Technology Supports a New Way
Big data capabilities allow for a decentralized approach to post-marketing safety surveillance that broadens the opportunities for participation and removes the disadvantages and disparities in data collection. Rather than being dependent on patients who present at pre-selected study sites, a data-driven approach can be used to access and assess a broader, more diverse cohort of patients who have been prescribed a specific treatment.
For example, in the OM1 ClinSafe-AD program (Fig. 1), atopic dermatitis patients’ data are routinely collected through EMR systems – independent of provider, geography or other characteristic that may prevent them from being enrolled in a post-marketing safety study. Patient enrollment can thus proceed either through the prescribing clinician or through a central site. Either way, a decentralized approach expands the reach of the study while simultaneously reducing the burden of data entry with EMR data used to pre-populate case report forms. As events of interest are flagged, additional safety monitoring and event adjudication processes are triggered. The focus is on supporting patient and site participation, while automating data capture and monitoring. (Fig. 2)

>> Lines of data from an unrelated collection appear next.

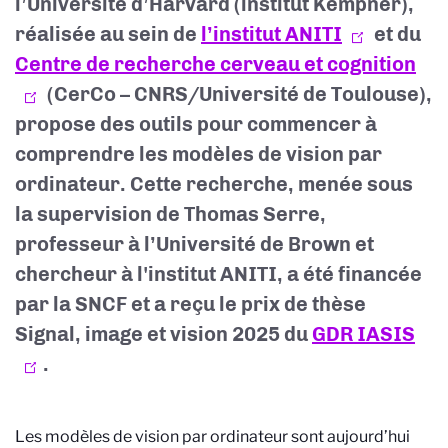
l’Université d’Harvard (institut Kempner),
réalisée au sein de
l’institut ANITI
et du
Centre de recherche cerveau et cognition
(CerCo – CNRS/Université de Toulouse),
propose des outils pour commencer à
comprendre les modèles de vision par
ordinateur. Cette recherche, menée sous
la supervision de Thomas Serre,
professeur à l’Université de Brown et
chercheur à l'institut ANITI, a été financée
par la SNCF et a reçu le prix de thèse
Signal, image et vision 2025 du
GDR IASIS
.
Les modèles de vision par ordinateur sont aujourd’hui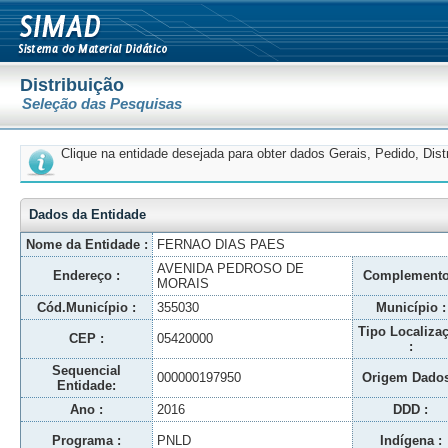
Distribuição
Seleção das Pesquisas
Clique na entidade desejada para obter dados Gerais, Pedido, Dis
Dados da Entidade
Nome da Entidade :
FERNAO DIAS PAES
AVENIDA PEDROSO DE
Endereço :
Complemento
MORAIS
Cód.Município :
355030
Município :
Tipo Localiza
CEP :
05420000
:
Sequencial
000000197950
Origem Dados
Entidade:
Ano :
2016
DDD :
Programa :
PNLD
Indígena :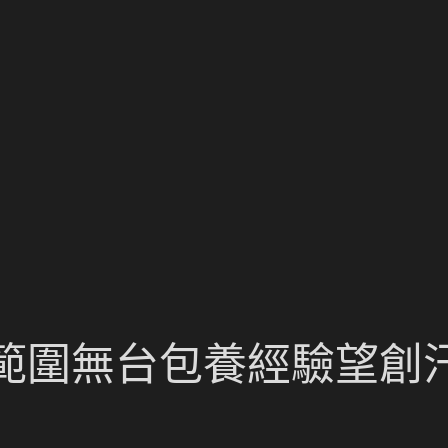
範圍無台包養經驗望創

Utilizing purpose built, specialized data networks around conditions like AD, are an integral part of what is needed to move these types of programs forward. Many specialty societies and patient organizations have established registries to evaluate and measure the quality of care and clinical outcomes in their respective disease areas. These datasets, though currently under-utilized, can be an important piece of the puzzle when implementing safety programs. The American Academy of Dermatology’s (AAD) DataDerm™ program is the largest clinical dermatology data registry. Through a collaboration between AAD and OM1, a program like ClinSafe-AD can connect and integrate specialty data from the registry with additional sources to expand the possibilities of patient reach and data sources that are available for safety monitoring and other important research initiatives.
Beyond the intended safety surveillance objectives, these automated programs also allow for evaluating effectiveness, the natural history of disease and other analyses due to the collection of longitudinal patient journeys and outcomes in an accessible database. They also allow for the evaluation of standardized outcome measures at scale, across a class of therapies in a way previously not possible.
Using patient-centric tools, such as electronic patient reported outcomes (ePRO) platforms, data can be collected directly from patients, allowing for easier access over time versus waiting on the patient to be seen by a physician. Electronic PROs add further depth around outcomes and events not typically available in EMR data. The ePRO data can then be linked into the broader dataset and continue to be collected prospectively.
The Future of Safety Surveillance
As regulators, pharmaceutical manufacturers and other healthcare stakeholders continue to search for better ways to meet unmet clinical needs, while balancing safety concerns, the ways in which safety is monitored and evaluated must evolve. Between large-scale healthcare datasets and advanced technology platforms, the shift to more dynamic, powerful and cost-efficient safety programs is becoming a reality. The case of JAK inhibitors may just be the impetus needed for the future of safety to take a giant step forward.